Sample Amplification: Increasing Dataset Size even when Learning is Impossible
Abstract
Given data drawn from an unknown distribution, \(D\), to what extent is it possible to “amplify” this dataset and faithfully output an even larger set of samples that appear to have been drawn from \(D\)?
We formalize this question as follows: an \((n,m)\) \emph{amplification procedure} takes as input \(n\) independent draws from an unknown distribution \(D\), and outputs a set of \(m > n\) “samples”. An amplification procedure is \emph{valid} if no algorithm can distinguish the set of \(m\) samples produced by the amplifier from a set of \(m\) independent draws from \(D\), with probability greater than \(2/3\). Perhaps surprisingly, in many settings, a valid amplification procedure exists, even in the regime where the size of the input dataset, \(n\), is significantly less than what would be necessary to \emph{learn} distribution $D$ to non-trivial accuracy. Specifically we consider two fundamental settings: the case where \(D\) is an arbitrary discrete distribution supported on \(\le k\) elements, and the case where \(D\) is a \(d\)-dimensional Gaussian with unknown mean, and fixed covariance matrix. In the first case, we show that an \(\left(n, n + \Theta(\frac{n}{\sqrt{k}})\right) \) amplifier exists.
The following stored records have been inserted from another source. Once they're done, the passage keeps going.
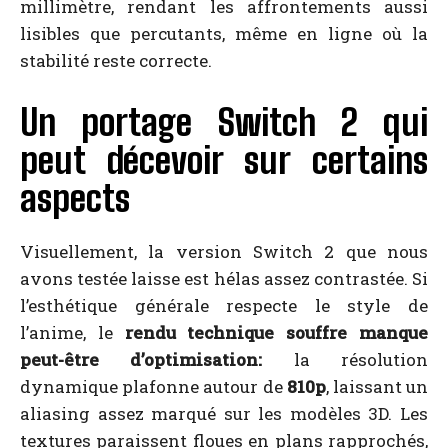
millimètre, rendant les affrontements aussi
lisibles que percutants, même en ligne où la
stabilité reste correcte.
Un portage Switch 2 qui
peut décevoir sur certains
aspects
Visuellement, la version Switch 2 que nous
avons testée laisse est hélas assez contrastée. Si
l’esthétique générale respecte le style de
l’anime, le
rendu technique souffre manque
peut-être d’optimisation:
la résolution
dynamique plafonne autour de
810p
, laissant un
aliasing assez marqué sur les modèles 3D. Les
textures paraissent floues en plans rapprochés,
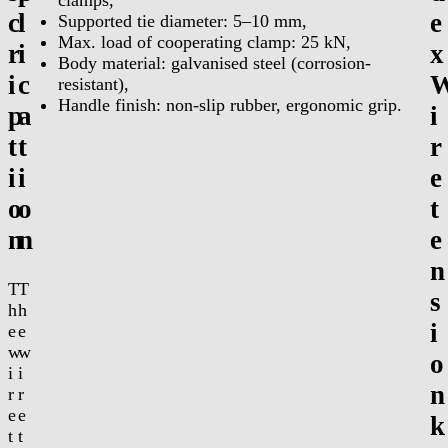
c
l
e
Supported tie diameter: 5–10 mm,
Max. load of cooperating clamp: 25 kN,
r
i
x
Body material: galvanised steel (corrosion-
i
c
resistant),
Handle finish: non-slip rubber, ergonomic grip.
p
a
i
t
t
r
i
i
e
o
o
t
n
n
e
n
T
T
s
h
h
i
e
e
w
w
o
i
i
n
r
r
e
e
k
t
t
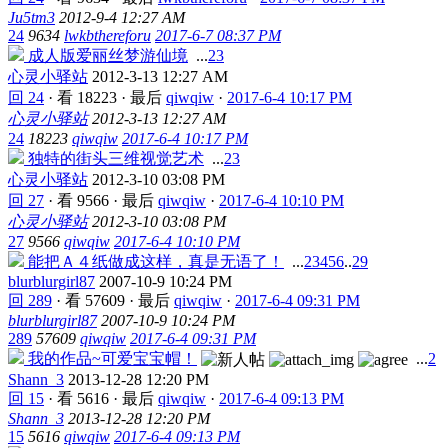
Ju5tm3
2012-9-4 12:27 AM
24
9634
lwkbthereforu
2017-6-7 08:37 PM
成人版爱丽丝梦游仙境
...
2
3
心灵小驿站
2012-3-13 12:27 AM
回 24
·
看 18223
·
最后
qiwqiw
·
2017-6-4 10:17 PM
心灵小驿站
2012-3-13 12:27 AM
24
18223
qiwqiw
2017-6-4 10:17 PM
独特的街头三维视觉艺术
...
2
3
心灵小驿站
2012-3-10 03:08 PM
回 27
·
看 9566
·
最后
qiwqiw
·
2017-6-4 10:10 PM
心灵小驿站
2012-3-10 03:08 PM
27
9566
qiwqiw
2017-6-4 10:10 PM
能把Ａ４纸做成这样，真是无语了！
...
2
3
4
5
6
..
29
blurblurgirl87
2007-10-9 10:24 PM
回 289
·
看 57609
·
最后
qiwqiw
·
2017-6-4 09:31 PM
blurblurgirl87
2007-10-9 10:24 PM
289
57609
qiwqiw
2017-6-4 09:31 PM
我的作品~可爱宝宝帽！
...
2
Shann_3
2013-12-28 12:20 PM
回 15
·
看 5616
·
最后
qiwqiw
·
2017-6-4 09:13 PM
Shann_3
2013-12-28 12:20 PM
15
5616
qiwqiw
2017-6-4 09:13 PM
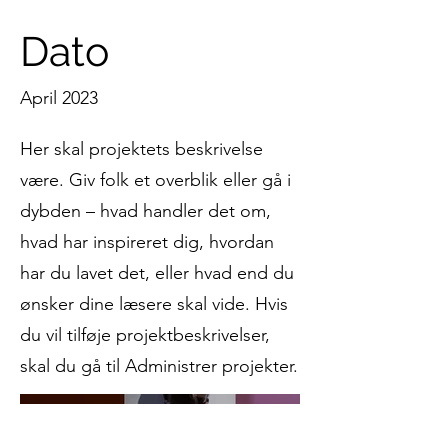
Dato
April 2023
Her skal projektets beskrivelse
være. Giv folk et overblik eller gå i
dybden – hvad handler det om,
hvad har inspireret dig, hvordan
har du lavet det, eller hvad end du
ønsker dine læsere skal vide. Hvis
du vil tilføje projektbeskrivelser,
skal du gå til Administrer projekter.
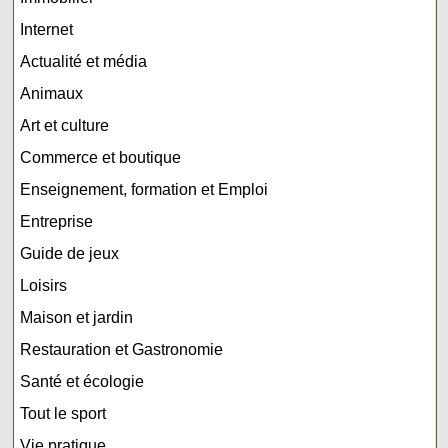
Internet
Actualité et média
Animaux
Art et culture
Commerce et boutique
Enseignement, formation et Emploi
Entreprise
Guide de jeux
Loisirs
Maison et jardin
Restauration et Gastronomie
Santé et écologie
Tout le sport
Vie pratique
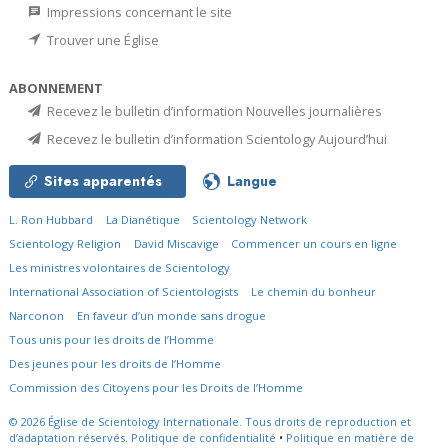
Impressions concernant le site
Trouver une Église
ABONNEMENT
Recevez le bulletin d’information Nouvelles journalières
Recevez le bulletin d’information Scientology Aujourd’hui
Sites apparentés
Langue
L. Ron Hubbard
La Dianétique
Scientology Network
Scientology Religion
David Miscavige
Commencer un cours en ligne
Les ministres volontaires de Scientology
International Association of Scientologists
Le chemin du bonheur
Narconon
En faveur d’un monde sans drogue
Tous unis pour les droits de l’Homme
Des jeunes pour les droits de l’Homme
Commission des Citoyens pour les Droits de l’Homme
© 2026
Église de Scientology Internationale.
Tous droits de reproduction et
d’adaptation réservés.
Politique de confidentialité
•
Politique en matière de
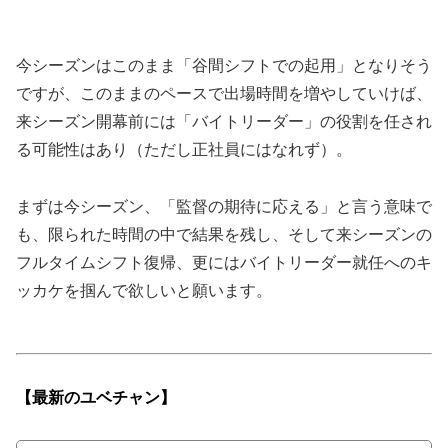
今シーズンはこのまま「谷間シフトでの起用」となりそう
ですが、このままのペースで出場時間を増やしていけば、
来シーズン開幕前には「バイトリーダー」の役割を任され
る可能性はあり（ただし正社員にはなれず）。
まずは今シーズン、「監督の期待に応える」と言う意味で
も、限られた時間の中で結果を残し、そして来シーズンの
フルタイムシフト復帰、更にはバイトリーダー就任へのキ
ッカケを掴んで欲しいと願います。
【最新の
ユベチャン】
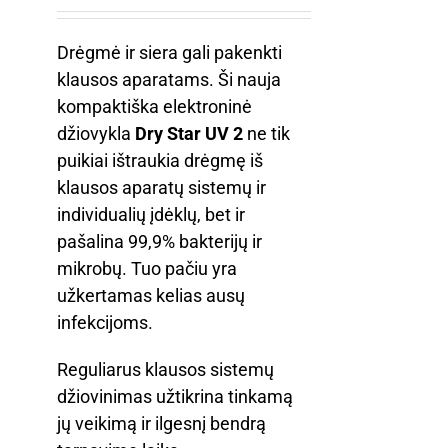
Drėgmė ir siera gali pakenkti
klausos aparatams. Ši nauja
kompaktiška elektroninė
džiovykla
Dry Star UV 2
ne tik
puikiai ištraukia drėgmę iš
klausos aparatų sistemų ir
individualių įdėklų, bet ir
pašalina 99,9% bakterijų ir
mikrobų. Tuo pačiu yra
užkertamas kelias ausų
infekcijoms.
Reguliarus klausos sistemų
džiovinimas užtikrina tinkamą
jų veikimą ir ilgesnį bendrą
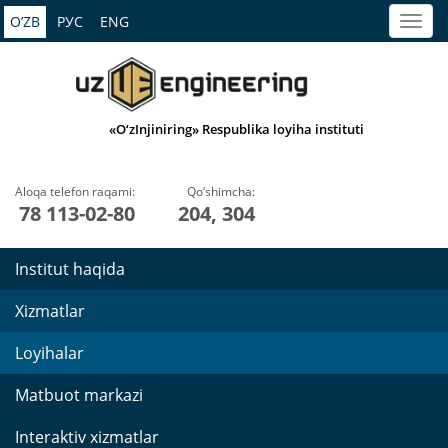
O’ZB
РУС
ENG
«O‘zInjiniring» Respublika loyiha instituti
Aloqa telefon raqami:
Qo‘shimcha:
78 113-02-80
204, 304
Institut haqida
Xizmatlar
Loyihalar
Matbuot markazi
Interaktiv xizmatlar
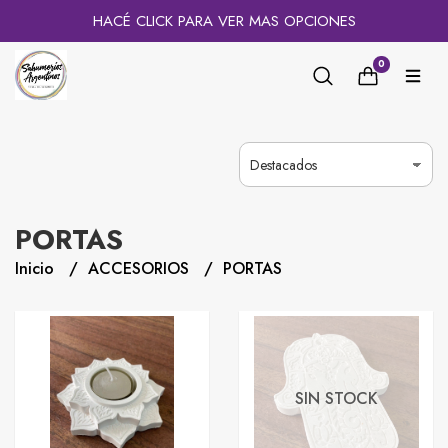
HACÉ CLICK PARA VER MAS OPCIONES
0
PORTAS
Inicio
ACCESORIOS
PORTAS
SIN STOCK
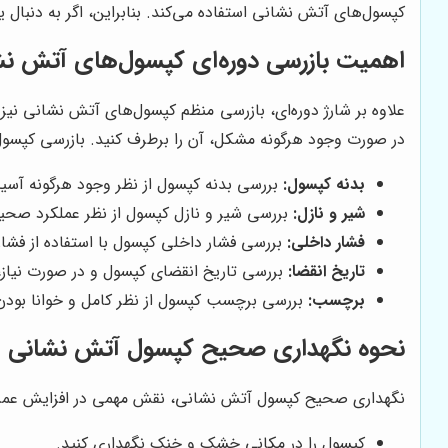
کپسول‌های آتش نشانی استفاده می‌کند. بنابراین، اگر به دن
اهمیت بازرسی دوره‌ای کپسول‌های آتش نش
علاوه بر شارژ دوره‌ای، بازرسی منظم کپسول‌های آتش نشانی نی
در صورت وجود هرگونه مشکل، آن را برطرف کنید. بازرسی کپسو
بدنه کپسول:
بررسی بدنه کپسول از نظر وجود هرگونه آس
شیر و نازل:
بررسی شیر و نازل کپسول از نظر عملکرد صحی
فشار داخلی:
بررسی فشار داخلی کپسول با استفاده از فشا
تاریخ انقضا:
بررسی تاریخ انقضای کپسول و در صورت نیاز،
برچسب:
بررسی برچسب کپسول از نظر کامل و خوانا بودن 
نحوه نگهداری صحیح کپسول آتش نشانی
نگهداری صحیح کپسول آتش نشانی، نقش مهمی در افزایش عمر و ک
کپسول را در مکانی خشک و خنک نگهداری کنید.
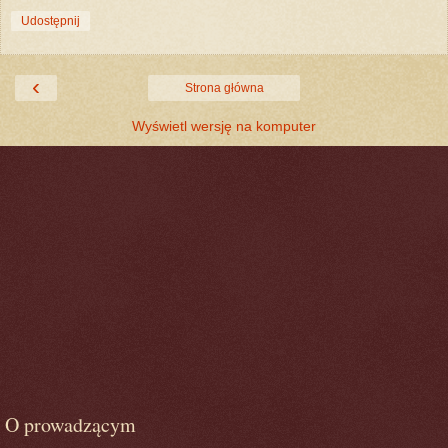
Udostępnij
‹
Strona główna
Wyświetl wersję na komputer
O prowadzącym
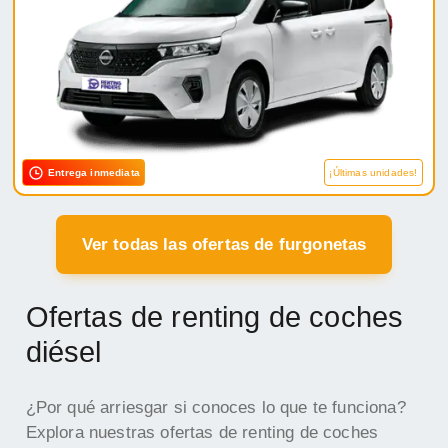
Entrega inmediata
¡Últimas unidades!
Ver todas las ofertas de furgonetas
Ofertas de renting de coches
diésel
¿Por qué arriesgar si conoces lo que te funciona?
Explora nuestras ofertas de renting de coches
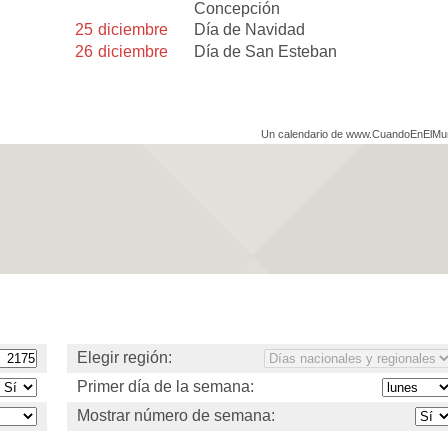
Concepción
25
diciembre
Día de Navidad
26
diciembre
Día de San Esteban
Un calendario de www.CuandoEnElM
Elegir región:
Primer día de la semana:
Mostrar número de semana:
In particular, given \(n=O(\sqrt{k})\) samples from \(D\), one can output a set of \(m=n+1\) datapoints, whose total variation distance from the distribution of \(m\) i.i.d. draws from \(D\) is a small constant, despite the fact that one would need quadratically more data, \(n=\Theta(k)\), to \emph{learn} $D$ up to small constant total variation distance. In the Gaussian case, we show that an \(\left(n,n+\Theta(\frac{n}{\sqrt{d}} )\right)\) amplifier exists, even though learning the distribution to small constant total variation distance requires \(\Theta(d))\) samples. In both the discrete and Gaussian settings, we show that these results are tight, to constant factors. Beyond these results, we formalize a number of curious directions for future research along this vein.